**WHAT YOU SHOULD DO**
From the data, copy out every line in which the word "Sculpture" appears.

**DATA**

────────────────

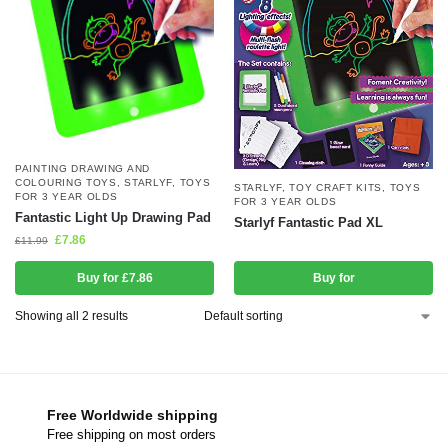
PAINTING DRAWING AND
COLOURING TOYS
,
STARLYF
,
TOYS
STARLYF
,
TOY CRAFT KITS
,
TOYS
FOR 3 YEAR OLDS
FOR 3 YEAR OLDS
Fantastic Light Up Drawing Pad
Starlyf Fantastic Pad XL
£
7.86
£
11.99
Buy for £7.86
Buy for
Showing all 2 results
Free Worldwide shipping
Free shipping on most orders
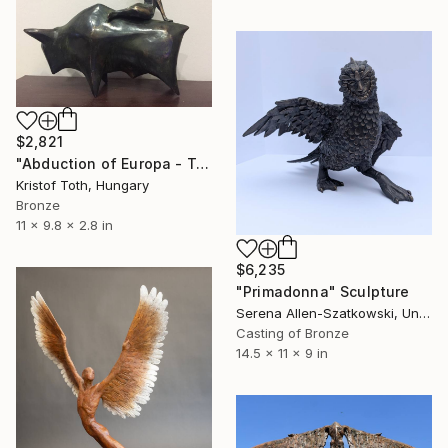
$2,821
"Abduction of Europa - Tale of destiny" Sculpture
Kristof Toth, Hungary
Bronze
11 x 9.8 x 2.8 in
$6,235
"Primadonna" Sculpture
Serena Allen-Szatkowski, United States
Casting of Bronze
14.5 x 11 x 9 in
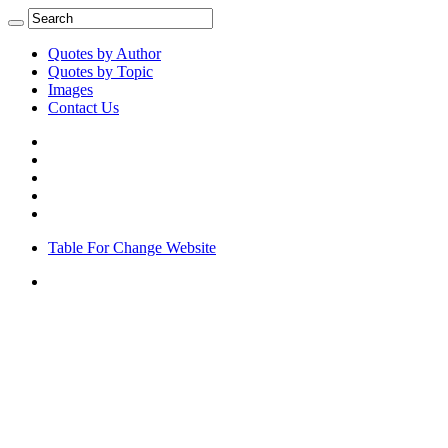
Quotes by Author
Quotes by Topic
Images
Contact Us
Table For Change Website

────────────────

**EXERCISE SOLUTION**
"Abduction of Europa - Tale of destiny" Sculpture
"Primadonna" Sculpture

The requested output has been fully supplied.